Alla presenza di numerose personalità politiche ed ecclesiastiche, il 19 aprile, data del primo anniversario dell’elezione di Benedetto XVI, nel palazzo della Presidenza del governo a Sarajevo, è stato solennemente siglato l’accordo fondamentale tra la Santa Sede e Bosnia ed Erzegovina (Beh). L’intesa sigla, di fatto, l’indipendenza e l’autonomia della Chiesa e prevede anche l’impegno della Bosnia Erzegovina di restituire le proprietà della Chiesa cattolica confiscate dal regime comunista dopo la seconda guerra mondiale.
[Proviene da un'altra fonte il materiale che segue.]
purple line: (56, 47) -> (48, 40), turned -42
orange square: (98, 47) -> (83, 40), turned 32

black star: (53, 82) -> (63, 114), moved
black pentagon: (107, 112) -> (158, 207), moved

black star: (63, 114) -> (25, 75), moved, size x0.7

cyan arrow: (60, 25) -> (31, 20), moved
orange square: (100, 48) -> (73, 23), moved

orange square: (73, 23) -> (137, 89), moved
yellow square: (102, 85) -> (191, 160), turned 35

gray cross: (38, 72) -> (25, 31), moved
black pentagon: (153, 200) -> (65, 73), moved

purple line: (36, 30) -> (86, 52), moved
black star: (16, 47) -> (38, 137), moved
Firmatari per la Beh, Ivo Miro Jovic, croato membro della Presidenza tripartita bosniaca, e per la Santa Sede l’arcivescovo mons. Alessandro D’Errico, Nunzio apostolico nel Paese. L’accordo, ha dichiarato nel suo discorso Jovic, “è una speciale conferma al diritto per la libertà di religione nel nostro Paese che desidera entrare nell’Unione europea”. Il Presidente Jovic ha annunciato anche che “questi accordi saranno firmati presto anche con altre comunità di fede (islamica, ebraica e Chiesa ortodossa serba)”. Alla firma erano presenti tutti i vescovi della Conferenza episcopale della Bosnia ed Erzegovina. La grande maggioranza dei cattolici in Bosnia-Erzegovina è croato-bosniaca. Rappresenta il 17% dei 3,8 milioni di abitanti. La comunità più numerosa è quella islamica seguita da quella serba ortodossa.